Machine Learning-Based Residual Bias Correction of SWAN Significant Wave Height Using Satellite Altimeter Observations as Ground Truth in the Black Sea

Anık, Emirhan; AMAROUCHE, KHALID; KANKAL, MURAT; AKPINAR, ADEM

doi:10.1016/j.oceaneng.2026.125991

Machine Learning-Based Residual Bias Correction of SWAN Significant Wave Height Using Satellite Altimeter Observations as Ground Truth in the Black Sea

Anık E. M., AMAROUCHE K., KANKAL M., AKPINAR A.

Ocean Engineering, cilt.359, sa.P2, 2026 (SCI-Expanded, Scopus)

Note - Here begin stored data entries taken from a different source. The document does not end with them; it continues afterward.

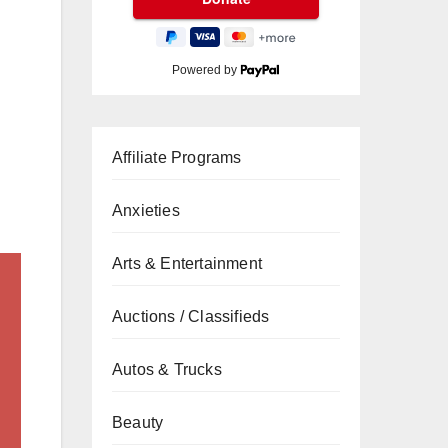
Powered by
Affiliate Programs
Anxieties
Arts & Entertainment
Auctions / Classifieds
Autos & Trucks
Beauty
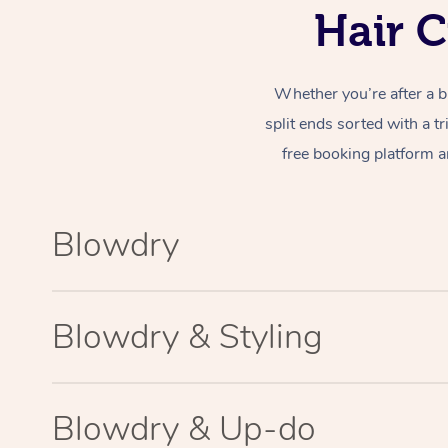
Hair C
Whether you’re after a b
split ends sorted with a t
free booking platform a
Blowdry
Blowdry & Styling
Blowdry & Up-do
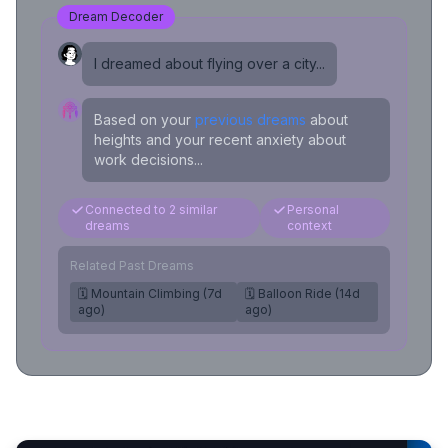
Dream Decoder
I dreamed about flying over a city...
Based on your
previous dreams
about
heights and your recent anxiety about
work decisions...
Connected to 2 similar
Personal
dreams
context
Related Past Dreams
🗓️ Mountain Climbing (7d
🗓️ Balloon Ride (14d
ago)
ago)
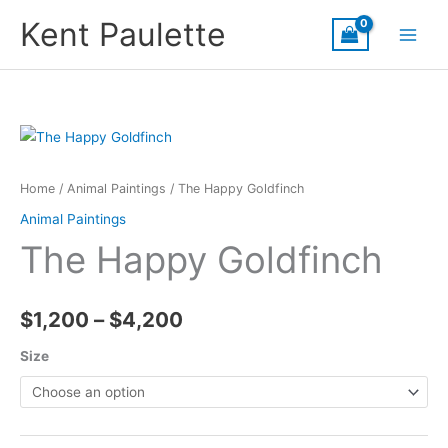
Skip
Kent Paulette
to
content
Home
/
Animal Paintings
/ The Happy Goldfinch
Animal Paintings
The Happy Goldfinch
Price
$
1,200
–
$
4,200
range:
Size
$1,200
through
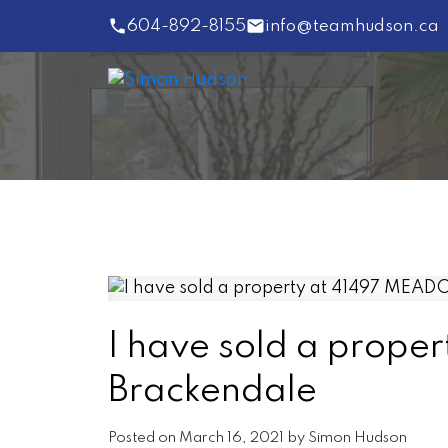
604-892-8155
info@teamhudson.ca
I have sold a prop
Brackendale
Posted on
March 16, 2021
by
Simon Hudson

Yayın Türü: Makale / Tam Makale
Cilt numarası: 359 Sayı: P2
Basım Tarihi: 2026
Doi Numarası: 10.1016/j.oceaneng.2026.125991
Dergi Adı: Ocean Engineering
Derginin Tarandığı İndeksler: Science Citation Index Expanded (SCI-EXPANDED), Scopus, Compendex, Environment Index, Geobase, ICONDA Bibliographic, INSPEC
Anahtar Kelimeler: Machine learning, Residual bias correction, Satellite altimeter, Significant wave height, Tree-based methods, Wave hindcast enhancement
Bursa Uludağ Üniversitesi Adresli: Evet

Özet

Reliable and accurate prediction of significant wave height (SWH) is imperative for the sustainable design and economic development of coastal and offshore structures. In this study, a total of eight machine learning (ML) methods; multi-layer perceptron (MLP), Kolmogorov-Arnold network (KAN), gradient boosting (GB), extreme gradient boosting (XGB), adaptive boosting (AB), random forest (RF), M5 Prime (M5P), and linear regression (LR) belonging to three different classes (neural network, tree, and linear based) are applied as a data-driven correction framework to minimize systematic biases in numerical wave hindcasts. In order to achieve this objective, satellite altimeter observations (SAT SWH) were used as the target for the ML models, which utilized wave (CSWAN SWH, Wind-Sea, CSWAN Tm02, and SWH Swell), wind (WindSy and WindSx), and location (Lon, Lat, and CoastDist) features in the Black Sea. Furthermore, the feature significance analysis (Cohen's d statistic) was utilized to reduce model complexity, resulting in the removal of insignificant features. In the final stage of the research, the relationship between input features and SAT SWH was analyzed using the LOWESS curves with SHAP values. The findings indicate that ML methods significantly improved the agreement between numerical hindcasts and satellite observations, with tree-based methods demonstrating optimal performance. It has been observed that, in addition to CSWAN SWH, the most effective features for a spatial correction are location (Lon and Lat), wind (WindSy and WindSx), and SWH Swell.